The EU's Lisbon Agenda, launched in 2000, "has failed so far to serve its main purpose of 'dynamising' and galvanising European forces around a European project," according to José Lalloum, managing partner of Logos Public Affairs, a Brussels-based consultancy.
This assessment comes despite its targets and goals being "even more valid in the context of the global economic downturn," which in fact presents a "tremendous opportunity" for the European Commission and EU governments to revive the strategy, Lalloum said.
"The Lisbon Agenda should not be replaced, but furthered and activated," he explained, calling for its remit to be broadened to tackle climate change by modernising Europe's economies - primarily by investing in research and development.
This view was echoed by Jacques Lafitte, founder of Avisa Partners, another Brussels-based consultancy, who says the crisis means that the strategy's basic goals - jobs, a knowledge-based economy and growth – will remain on top of the EU's agenda "way beyond 2010".
Searching for a 'new narrative'
"A 'new narrative' which complements rather than replaces the Lisbon Agenda would be sustainability and cutting-edge technologies for the creation of jobs and a low-carbon economy," Lafitte said.
Gerard De Graaf, head of unit in charge of the Lisbon Strategy at the European Commission, told EurActiv in an interview recently that the EU needs to speed up implementation of its economic reform agenda, but suggested that no radical changes in substance are to be expected when the strategy comes up for revision later this year (EurActiv 24/06/09).
Similarly, current EU presidency holder Sweden believes the Lisbon Agenda has been successful in many respects, the country’s EU Affairs Minister Cecilia Malmström told EurActiv in an interview (EurActiv 29/06/09).
Nevertheless, a "new, more focused and more efficient" strategy is expected to be adopted during the Spanish EU Presidency in spring 2010, and "preparing and setting the framework" for this strategy will be an important task for Sweden, Malmström said.
The Barroso factor
Many Brussels observers believe the Union's priorities for the coming years will not change dramatically if José Manuel Barroso is re-confirmed as president of the European Commission for a second term.
Barroso won the unanimous backing of EU heads of state and government at their summit on 18-19 June (EurActiv 19/06/09), but he will have to wait to be formally re-appointed after MEPs decided to delay a vote on his nomination until the autumn (EurActiv 07/07/09).
Should Barroso remain in charge of the EU executive, "issues such as the reform of financial supervision or the fight against climate change will continue to feature high on the agenda," Laurent Chokoualé Datou of Brussels-based PR firm Edelman told EurActiv, perhaps to the detriment of "more social-welfare oriented support policies designed to help weather the impact of the global financial crisis".
Regulatory pressures
For Fleishman-Hillard Europe Managing Director Caroline Wunnerlich, post-election buzzwords from 2004 like 'better regulation', 'implementation' and 'competitiveness' have since been "turned on their heads" by the economic crisis, which has "turned everyone's attention [onto] the need to regulate the financial sector".
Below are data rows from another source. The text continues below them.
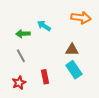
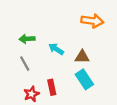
cyan arrow: (44, 26) -> (56, 49), moved
red star: (19, 83) -> (31, 94), moved

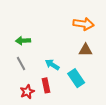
cyan arrow: (56, 49) -> (52, 65), moved
brown triangle: (82, 57) -> (86, 50), moved

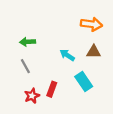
cyan arrow: (52, 65) -> (67, 55), moved
red rectangle: (46, 85) -> (52, 89), turned 32

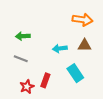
cyan arrow: (67, 55) -> (60, 48), turned -40
gray line: (25, 66) -> (21, 59), turned -40

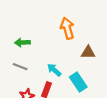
orange arrow: (82, 20) -> (67, 28), moved, turned -114
cyan arrow: (60, 48) -> (54, 70), moved, turned 48

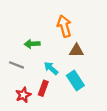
green arrow: (22, 42) -> (32, 44), moved
brown triangle: (88, 52) -> (76, 51), moved

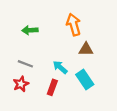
green arrow: (32, 44) -> (30, 30), moved
red star: (23, 95) -> (21, 84), moved

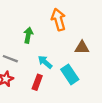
green arrow: (30, 30) -> (28, 35), moved, turned 104
brown triangle: (86, 49) -> (82, 48), moved

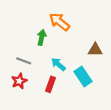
orange arrow: (58, 19) -> (59, 22), moved, turned -35

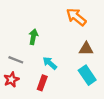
orange arrow: (59, 22) -> (76, 17), moved
cyan rectangle: (83, 77) -> (87, 75), moved

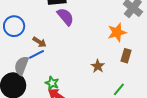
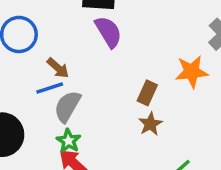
brown rectangle: (126, 56) -> (147, 93), moved
gray semicircle: (21, 66) -> (67, 106), moved

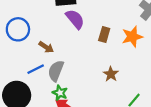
blue line: (50, 88) -> (36, 69), moved
brown rectangle: (147, 93) -> (104, 35), moved

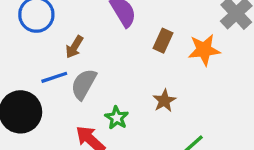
brown arrow: (46, 47) -> (74, 47), turned 80
green star: (60, 93) -> (117, 118), moved

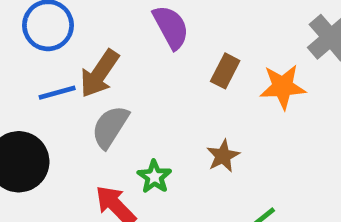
brown arrow: (74, 47) -> (99, 74), size x1.5
blue line: (54, 77) -> (57, 93), moved

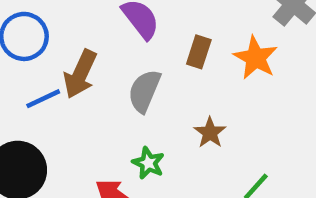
orange star: (283, 87) -> (256, 58), turned -30
gray semicircle: (110, 127) -> (144, 91), moved

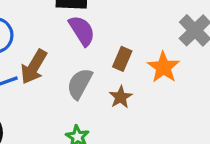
brown star: (210, 133) -> (121, 97), moved

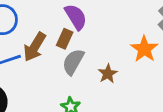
brown rectangle: (122, 59) -> (65, 39), moved

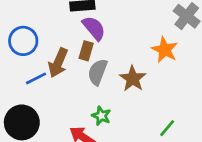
brown star: (108, 74) -> (133, 79), size x1.4

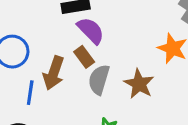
brown rectangle: (86, 51) -> (84, 57), turned -48
blue line: (36, 78) -> (30, 93), turned -50

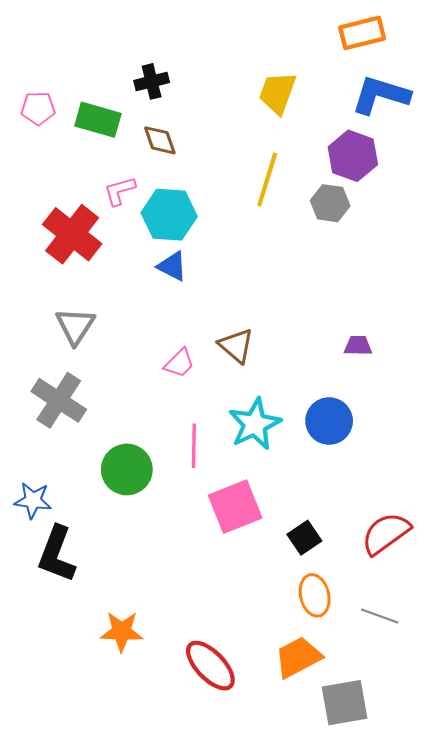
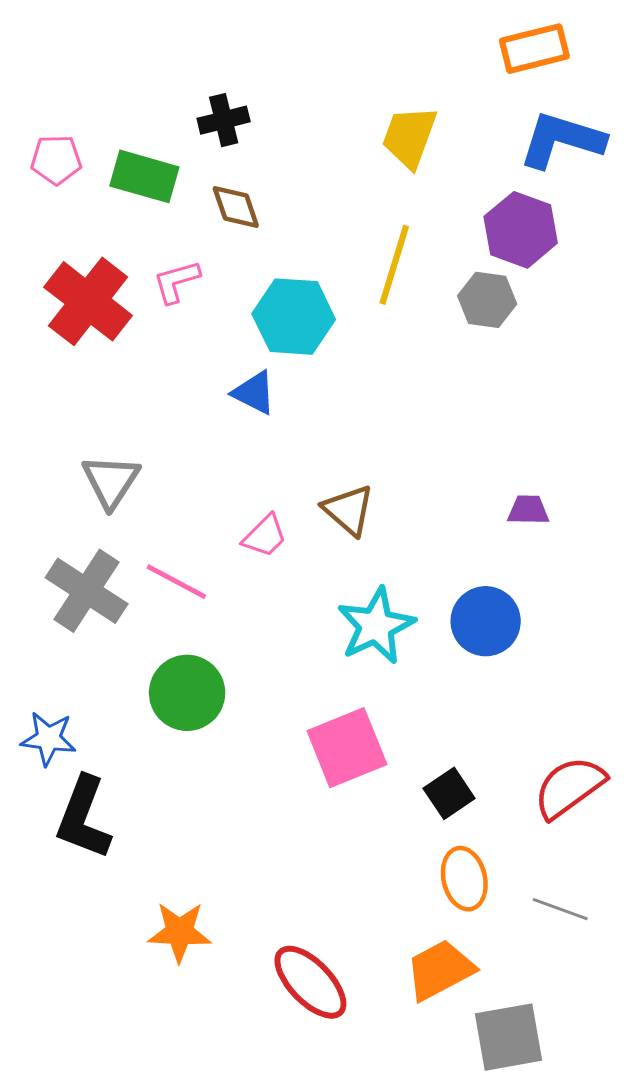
cyan hexagon: (169, 215) -> (294, 317), moved
red cross: (72, 234) -> (88, 301), moved
pink line: (194, 446) -> (176, 582), moved, turned -63

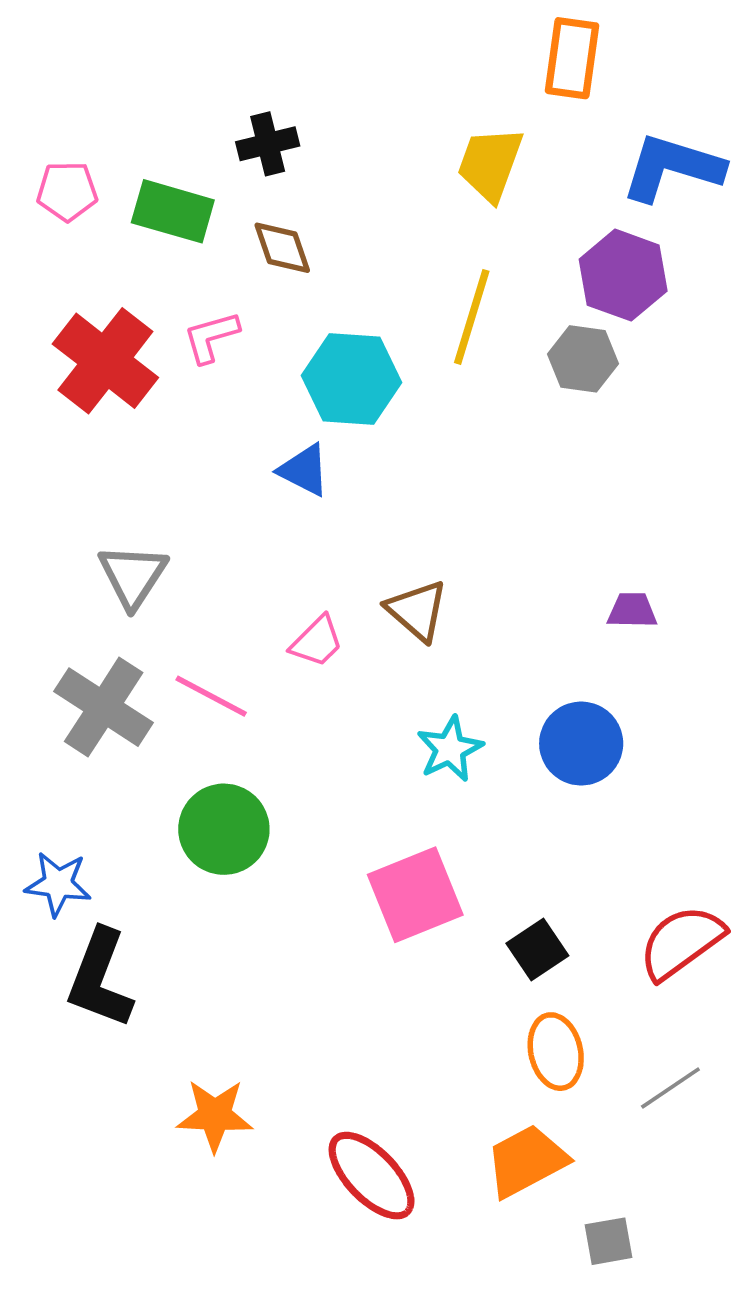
orange rectangle: (534, 49) -> (572, 58), moved, turned -68
cyan star: (376, 626) -> (450, 749), size x0.7
gray line: (560, 909) -> (670, 1088), turned -54
gray square: (508, 1037) -> (608, 1241), size x0.6

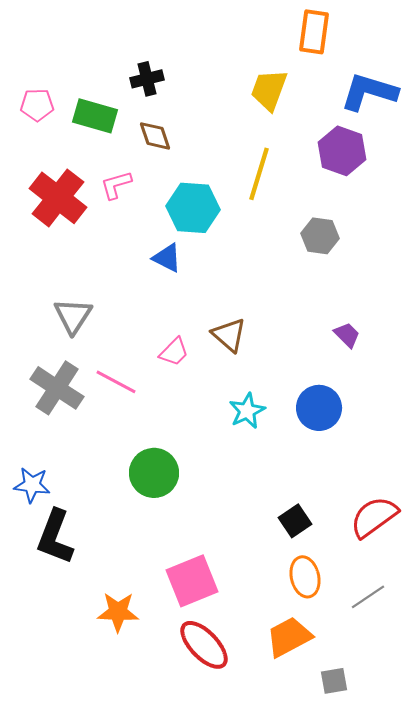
gray hexagon: (583, 359) -> (320, 236), moved
purple trapezoid: (632, 610) -> (347, 335), turned 44
green circle: (224, 829) -> (154, 473), moved
pink square: (415, 895) -> (192, 581), moved

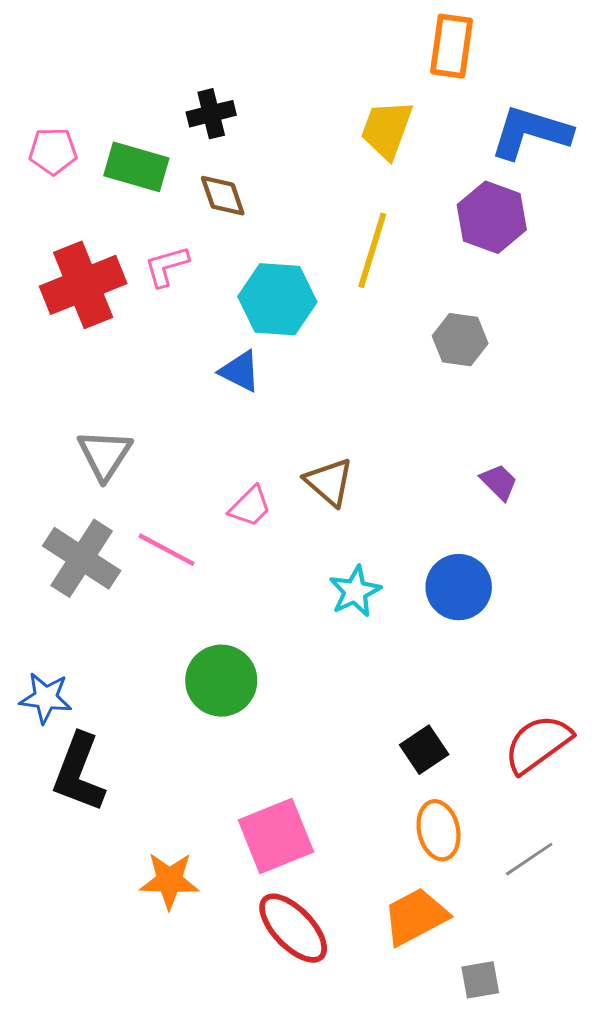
red cross: (58, 198) -> (83, 285), turned 30

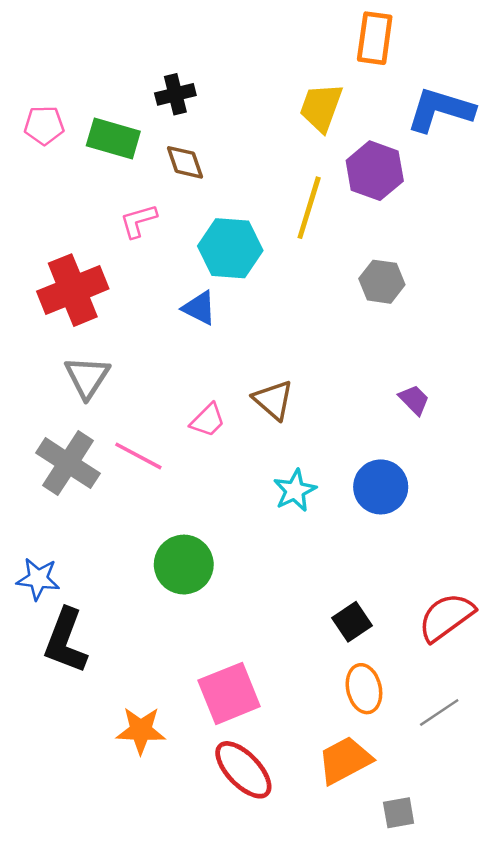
purple hexagon: (492, 217) -> (375, 171), moved
red cross: (83, 285) -> (73, 290), moved

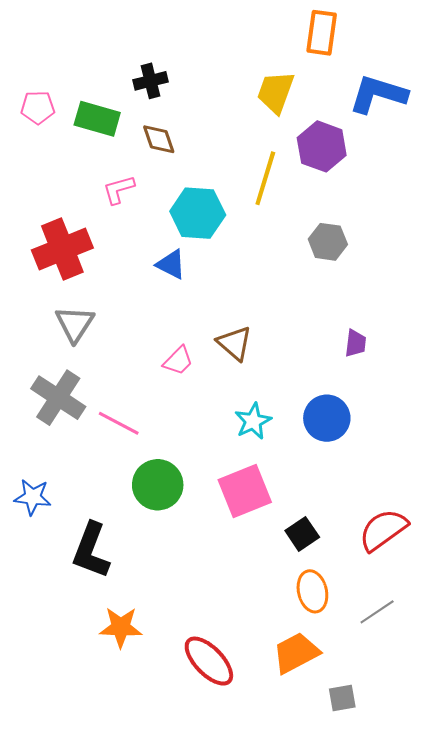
purple trapezoid: (414, 400) -> (356, 343), turned 52
pink line: (138, 456) -> (119, 423), moved
black L-shape: (66, 641) -> (91, 550), moved
pink square: (229, 693) -> (245, 491), moved

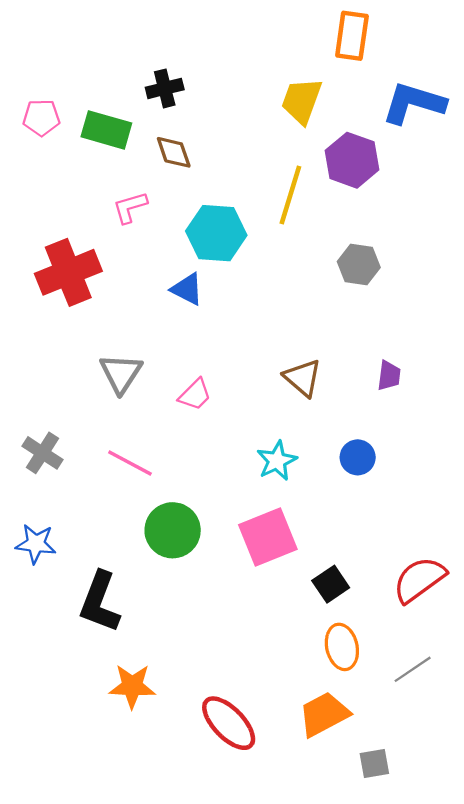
gray triangle: (75, 324) -> (121, 373), moved
brown triangle: (235, 343) -> (303, 378), moved
gray cross: (58, 398) -> (42, 453), moved, size x0.7
blue circle: (327, 418) -> (358, 457), size x0.7

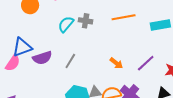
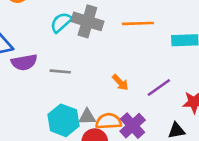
gray cross: (86, 21) -> (87, 21), size x1.6
gray line: (70, 61) -> (60, 71), turned 56

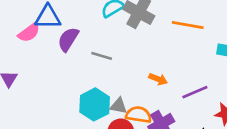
purple semicircle: (24, 62) -> (68, 39), turned 120
orange arrow: (120, 82) -> (158, 79), turned -36

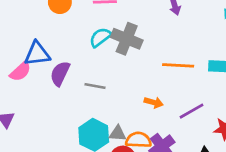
orange line: (188, 25) -> (178, 65), moved

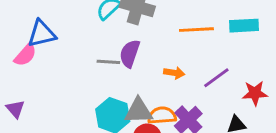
purple semicircle: (60, 73) -> (130, 54), moved
gray triangle: (118, 133) -> (139, 111), size x1.5

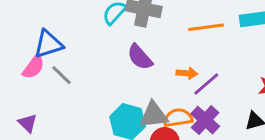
purple semicircle: (130, 54) -> (140, 57), turned -56
gray line: (108, 62) -> (62, 75), moved, turned 45
purple line: (216, 78) -> (206, 84), moved

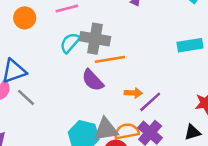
orange line: (206, 27) -> (110, 59), moved

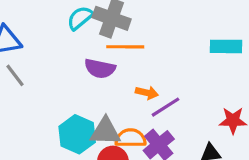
purple semicircle: (93, 80) -> (100, 69), turned -45

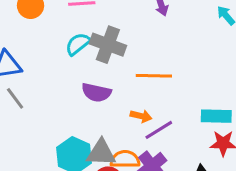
cyan rectangle: (226, 46) -> (216, 116), moved
orange line: (125, 47) -> (154, 76), moved

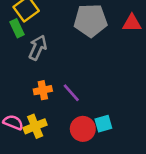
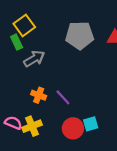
gray arrow: (38, 48) -> (34, 59), turned 35
orange cross: (43, 90) -> (39, 95), turned 32

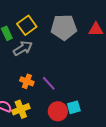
yellow square: (24, 25) -> (27, 25), moved

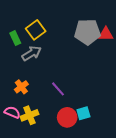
gray pentagon: (64, 27) -> (87, 32), moved
orange cross: (27, 81) -> (21, 87), moved, turned 32

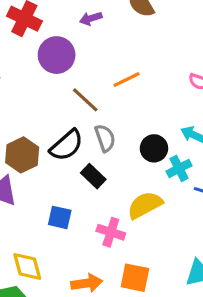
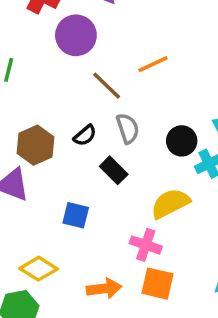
black semicircle: (67, 145) -> (85, 135), size x0.6
pink cross: (111, 232) -> (146, 245), moved
yellow diamond: (27, 266) -> (39, 269), turned -44

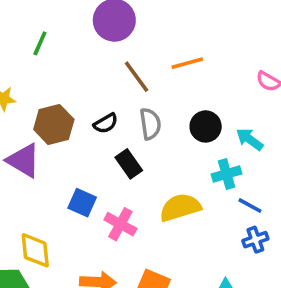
black circle: (182, 141) -> (206, 126), moved
pink cross: (146, 245) -> (120, 224), moved
yellow diamond: (39, 269) -> (35, 250), turned 42

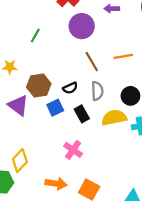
blue square: (82, 203) -> (55, 108), moved, turned 35
yellow semicircle: (180, 207) -> (114, 118), moved
yellow diamond: (35, 250) -> (20, 161), turned 45

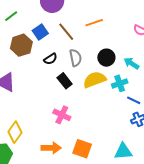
green line: (35, 36) -> (11, 16), turned 32
brown hexagon: (39, 85) -> (21, 45), moved
blue square: (55, 108) -> (40, 32), moved

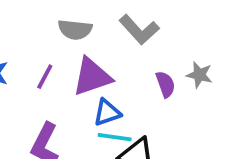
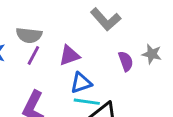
gray semicircle: (75, 30) -> (29, 35), moved
purple triangle: (92, 77) -> (69, 55), size x0.7

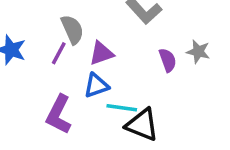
gray semicircle: (29, 35) -> (72, 29), moved, turned -120
blue triangle: (81, 83) -> (96, 86), moved

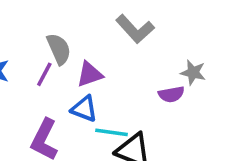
purple semicircle: (168, 60) -> (171, 94), moved, turned 100
blue triangle: (96, 86) -> (84, 109), turned 40

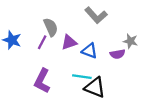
blue triangle: (84, 109) -> (89, 51), moved

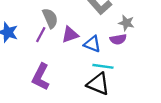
gray star: (130, 41) -> (126, 23), moved
purple semicircle: (117, 54) -> (118, 39), moved
cyan line: (82, 77) -> (103, 66), moved

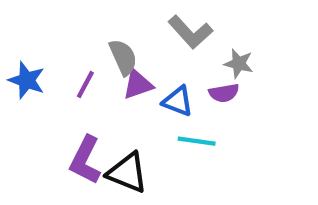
gray semicircle: (50, 18) -> (123, 57), moved
black triangle: (98, 84) -> (127, 173), moved

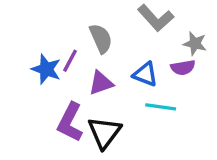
blue star: (27, 80) -> (46, 69), moved
purple triangle: (138, 85) -> (101, 83), moved
black triangle: (127, 173) -> (104, 132), turned 45

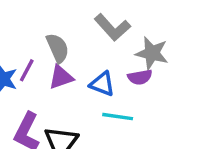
gray star: (195, 44) -> (152, 53), size x1.4
purple triangle: (101, 83) -> (61, 77), moved

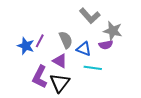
gray semicircle: (58, 48) -> (66, 40), moved
purple triangle: (61, 77) -> (60, 61), moved, turned 49

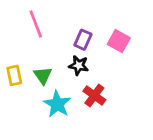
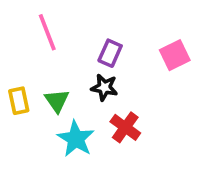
pink square: (119, 41) -> (175, 55), moved, turned 35

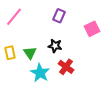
pink line: (47, 32) -> (14, 17), moved, turned 60
purple rectangle: (110, 53) -> (59, 16), moved

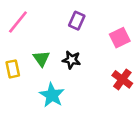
green triangle: (30, 53) -> (41, 59), moved
red cross: (66, 67) -> (122, 79), moved

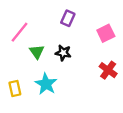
pink line: (18, 22) -> (19, 32), moved
yellow rectangle: (13, 69) -> (15, 89), moved

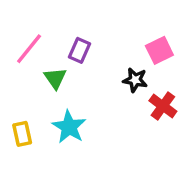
purple rectangle: (68, 18) -> (79, 50), moved
black star: (63, 53) -> (135, 80), moved

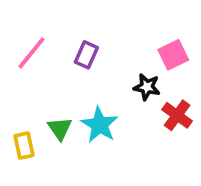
green triangle: (55, 78) -> (60, 129), moved
cyan star: (69, 127) -> (100, 125), moved

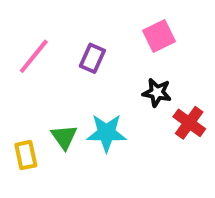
pink square: (173, 55) -> (159, 36), moved
cyan star: (100, 125) -> (106, 133), turned -30

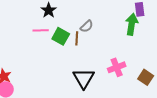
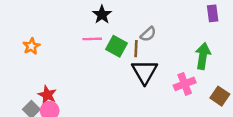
green arrow: (132, 24) -> (203, 56), moved
black triangle: (84, 78) -> (145, 72), moved

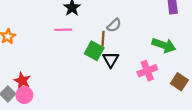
green square: (117, 46) -> (94, 51), moved
green arrow: (203, 56) -> (164, 45), turned 100
black triangle: (145, 72) -> (111, 60), size x0.7

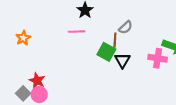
pink cross: (147, 71) -> (158, 58), moved, turned 30

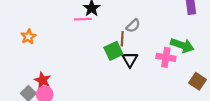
pink line: (77, 32) -> (83, 19), moved
green square: (106, 52) -> (113, 51), turned 36

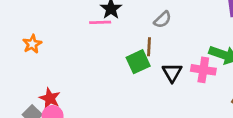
gray semicircle: (133, 26) -> (163, 20), moved
black triangle: (130, 60) -> (172, 73), moved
"The level to which this regulatory momentum in financial services ‘migrates’ to other policy areas is of course key, but it is hard to see how it would not," Wunnerlich told EurActiv.
The Commission is due to launch a wide Internet-based consultation of European and national stakeholders on the post-2010 Lisbon Strategy in early autumn 2009, with formal proposals expected to be presented at the end of this year or early next.
EU leaders would then likely adopt the EU executive's main policy orientations at their summit in March 2010.